Banding together also helped contractors gain a greater say in the development of local business ordinances. One of the first local associations of electrical contractors was founded in New York City in 1892. Despite their progress, local electrical contracting associations lacked the strength and unified voice necessary to deal with some big issues, including:
1. Lack of uniformity in manufacturing specifications for equipment and components hampered progress, as did the absence of consistent installation procedures. Assembly-line production techniques had not yet been developed for many items used in interior construction, so often a project would halt for weeks or months because the electrical contractor had to order a one-of-a-kind junction box or bushing specially made to fit one particular job.
Also, when a contractor was called upon to retrofit or redo an installation originally done by another company, often it was more expedient to tear out most of the previous wiring work and start over from scratch because the new electrical contractor was unable to duplicate the unfamiliar methods used in the initial installation. The fact that contractors often traveled across state borders to work on large projects compounded this problem. Adding to the confusion was the fact that there was no standard protocol, so contractors were often in dispute with architects and draftsmen over drawings that failed to specify procedures in any consistent manner.
2. Inconsistency was also a problem in the laws and regulations governing electrical construction.

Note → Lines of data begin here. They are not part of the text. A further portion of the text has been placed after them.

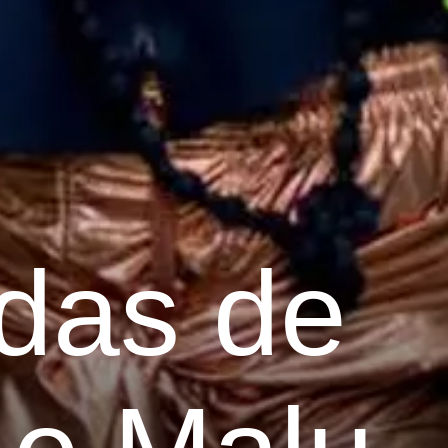
das de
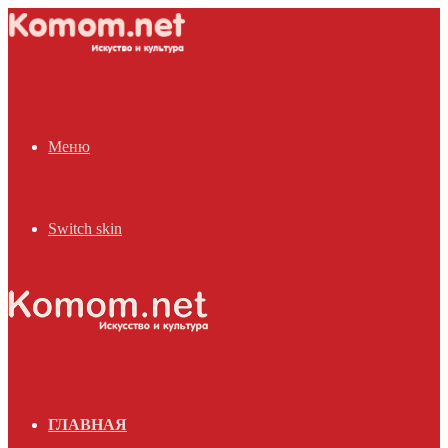
Меню
Switch skin
ГЛАВНАЯ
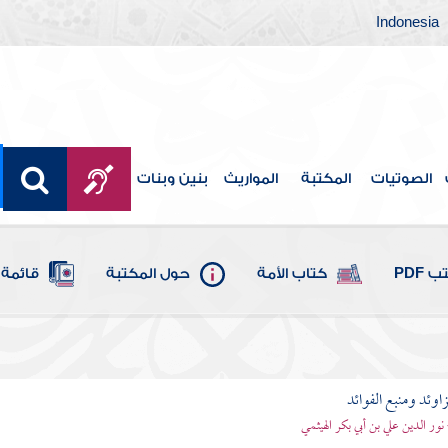
Indonesia
الصوتيات
المكتبة
المواريث
بنين وبنات
 PDF
كتاب الأمة
حول المكتبة
قائمة 
اوئد ومنبع الفوائد
 نور الدين علي بن أبي بكر الهيثمي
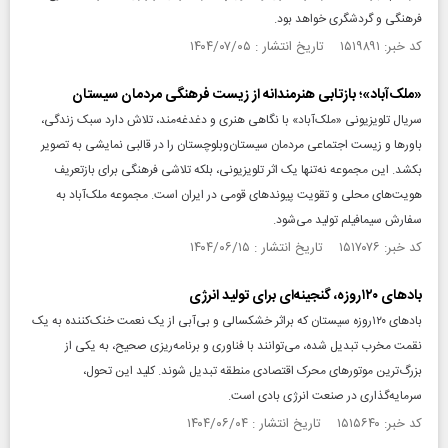
فرهنگی و گردشگری خواهد بود.
کد خبر: ۱۵۱۹۸۹۱ تاریخ انتشار : ۱۴۰۴/۰۷/۰۵
«ملک‌آباد»؛ بازتابی هنرمندانه از زیست فرهنگی مردمان سیستان
سریال تلویزیونی «ملک‌آباد» با نگاهی هنری و دغدغه‌مند، تلاش دارد سبک زندگی،
باورها و زیست اجتماعی مردمان سیستان‌وبلوچستان را در قالبی نمایشی به تصویر
بکشد. این مجموعه نه‌تنها یک اثر تلویزیونی، بلکه تلاشی فرهنگی برای بازتعریف
هویت‌های محلی و تقویت پیوندهای قومی در ایران است. مجموعه ملک‌آباد به
سفارش سیمافیلم تولید می‌شود.
کد خبر: ۱۵۱۷۰۷۶ تاریخ انتشار : ۱۴۰۴/۰۶/۱۵
بادهای ۱۲۰روزه، گنجینه‌ای برای تولید انرژی
بادهای ۱۲۰روزه سیستان که براثر خشکسالی و بی‌آبی از یک نعمت خنک‌کننده به یک
نقمت مخرب تبدیل شده، می‌توانند با فناوری و برنامه‌ریزی صحیح، به یکی از
بزرگ‌ترین موتورهای محرک اقتصادی منطقه تبدیل شوند. کلید این تحول،
سرمایه‌گذاری در صنعت انرژی بادی است.
کد خبر: ۱۵۱۵۶۴۰ تاریخ انتشار : ۱۴۰۴/۰۶/۰۴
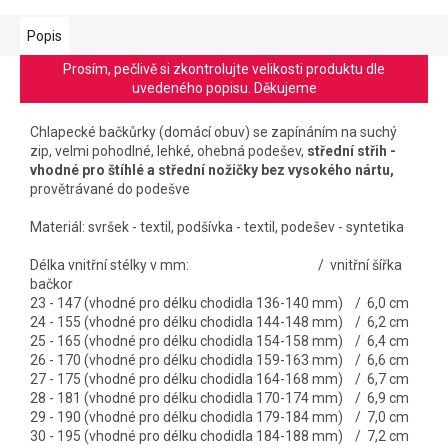
Popis
Prosím, pečlivě si zkontrolujte velikosti produktu dle
uvedeného popisu. Děkujeme
Chlapecké bačkůrky (domácí obuv) se zapínáním na suchý
zip, velmi pohodlné, lehké, ohebná podešev,
střední střih -
vhodné pro štíhlé a střední nožičky bez vysokého nártu,
provětrávané do podešve
Materiál: svršek - textil, podšívka - textil, podešev - syntetika
Délka vnitřní stélky v mm: / vnitřní šířka
bačkor
23 - 147 (vhodné pro délku chodidla 136-140 mm) / 6,0 cm
24 - 155 (vhodné pro délku chodidla 144-148 mm) / 6,2 cm
25 - 165 (vhodné pro délku chodidla 154-158 mm) / 6,4 cm
26 - 170 (vhodné pro délku chodidla 159-163 mm) / 6,6 cm
27 - 175 (vhodné pro délku chodidla 164-168 mm) / 6,7 cm
28 - 181 (vhodné pro délku chodidla 170-174 mm) / 6,9 cm
29 - 190 (vhodné pro délku chodidla 179-184 mm) / 7,0 cm
30 - 195 (vhodné pro délku chodidla 184-188 mm) / 7,2 cm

In those early years, very few laws actually addressed the trade at all. While the National Electrical Code had come into existence in 1897 as a single document unifying five different codes used in different regions of the country, contractors were not satisfied with this set of regulations that they had no voice in developing. Many felt that the code reflected merely the desire of insurance companies to reduce losses for damaged property, rather than stressing practical installation methods that would ensure workers’ safety.
At the same time, many electrical contractors saw the need to establish state laws on licensing the trade. By 1900, Minnesota was the only state to have enacted such regulations, and local electrical contractors associations were beginning to look to it as a model that should be replicated. They perceived that requiring everyone in the business to meet basic standards of competency would benefit the industry’s reputation and protect the public.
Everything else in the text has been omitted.